Marie-Claire Blais parvient donc dans cette longue phrase à faire revivre, en musique et en images à la fois douces et fortes, sa constellation de personnages assoiffés d’un paradis qu’ils peinent à construire. Dans une écriture synesthésique qui fait écho à celle de l’apocalypse de Jean – les trompettes de ses anges et les images de ses destructions –, la rédemption finale que Marie-Claire Blais invite à penser pour ce monde de dominés est particulièrement saillante dans le paysage littéraire actuel et ouvre d’infinis possibles aux lectures de ce courant de conscience irréductiblement novateur. Ce « chant des vagues », ces Chants pour des enfants morts de Mahler et ces Chants pour Angel promettent-ils la fin de la domination, l’abolition de la catégorie des dominés, ou la fin bien réelle d’un monde ?

On ne regrette qu’une seule chose : si Marie-Claire Blais installe toujours de la lumière et de la nuance dans ce monde noir, à la manière du Lumières-Lumières, le bateau de Mélanie, qui traverse tout le roman, certaines images qui veulent résonner avec notre monde actuel sont réductrices. En effet, la dimension eschatologique des Chants pour Angel se révèle dans des personnages et des images parfois trop convenues pour porter une pensée complexe. L’image récurrente, déployée à plusieurs moments, de la petite fille kamikaze « à la ceinture de clochettes », perdue dans un paysage scindé entre des barbelés qui enferment ses parents et « le paysan, [et] l’âne à la charrette », est assez pauvre. Le Chaos aux échos bibliques des Chants pour Angel semble parfois se réduire à celui d’un monde radicalisé, coupable d’attentats et de terrorisme, décrit avec des mots et des images trop simples et trop lisses. À l’inverse, les images qui dévoilent le racisme de ce monde, porteuses elle aussi de la dimension apocalyptique du roman, sont plus complexes et plus fortes. Elles sont en effet portées par une multitude de personnages (Mabel, Petites Cendres, Daniel, le Jeune Homme…) aux voix diverses et contradictoires, travaillées depuis le début du cycle, qui élaborent ainsi une pensée incontestablement plus riche.

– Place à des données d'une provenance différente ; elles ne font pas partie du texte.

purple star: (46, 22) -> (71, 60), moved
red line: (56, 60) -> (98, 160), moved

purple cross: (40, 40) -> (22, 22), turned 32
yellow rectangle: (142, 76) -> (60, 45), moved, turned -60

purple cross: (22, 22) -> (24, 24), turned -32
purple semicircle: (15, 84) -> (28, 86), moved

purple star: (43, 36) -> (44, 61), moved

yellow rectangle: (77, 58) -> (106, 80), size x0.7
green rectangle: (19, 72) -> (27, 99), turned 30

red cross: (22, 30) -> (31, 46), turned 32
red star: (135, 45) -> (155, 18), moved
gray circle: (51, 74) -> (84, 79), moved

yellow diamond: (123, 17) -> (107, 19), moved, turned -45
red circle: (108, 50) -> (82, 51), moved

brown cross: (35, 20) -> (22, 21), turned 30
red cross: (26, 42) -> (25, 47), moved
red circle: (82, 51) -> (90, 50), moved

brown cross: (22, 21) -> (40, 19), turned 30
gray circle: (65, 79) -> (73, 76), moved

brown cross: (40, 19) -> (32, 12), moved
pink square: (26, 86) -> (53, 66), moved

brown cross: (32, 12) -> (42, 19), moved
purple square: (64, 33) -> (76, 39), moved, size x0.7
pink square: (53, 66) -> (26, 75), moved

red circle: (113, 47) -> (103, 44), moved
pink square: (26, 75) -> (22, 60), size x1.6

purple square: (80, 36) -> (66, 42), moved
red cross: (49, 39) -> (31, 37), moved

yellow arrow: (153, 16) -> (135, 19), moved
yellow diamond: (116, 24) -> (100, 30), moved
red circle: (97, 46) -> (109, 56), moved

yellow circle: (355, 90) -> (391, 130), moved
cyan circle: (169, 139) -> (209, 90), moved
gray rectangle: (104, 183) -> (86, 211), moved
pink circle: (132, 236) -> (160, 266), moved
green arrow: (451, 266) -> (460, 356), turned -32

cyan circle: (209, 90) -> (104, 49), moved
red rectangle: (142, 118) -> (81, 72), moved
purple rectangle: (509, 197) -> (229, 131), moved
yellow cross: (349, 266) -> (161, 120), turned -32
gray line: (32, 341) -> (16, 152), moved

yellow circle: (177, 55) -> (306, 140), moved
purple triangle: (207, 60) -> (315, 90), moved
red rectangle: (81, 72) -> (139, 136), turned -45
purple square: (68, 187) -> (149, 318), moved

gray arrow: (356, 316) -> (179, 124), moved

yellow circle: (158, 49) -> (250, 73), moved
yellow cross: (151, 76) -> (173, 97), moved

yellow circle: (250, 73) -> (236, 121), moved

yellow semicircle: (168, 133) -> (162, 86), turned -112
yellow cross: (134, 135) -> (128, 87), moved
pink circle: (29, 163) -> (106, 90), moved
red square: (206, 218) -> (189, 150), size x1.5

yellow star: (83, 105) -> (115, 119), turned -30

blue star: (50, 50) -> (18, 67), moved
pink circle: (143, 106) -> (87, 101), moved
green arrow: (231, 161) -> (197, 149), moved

Des chants pour Angel comme des chants pour un monde qui se meurt et porte en lui le souvenir des douleurs, mais pour lequel chaque voix, doucement, lutte, et qui fragilement, « parmi toute cette musique, le Chœur ancestral noir, oui, Benny Golson, Art Farmer », jamais ne cède, dans la brise marine, à sa propre disparition.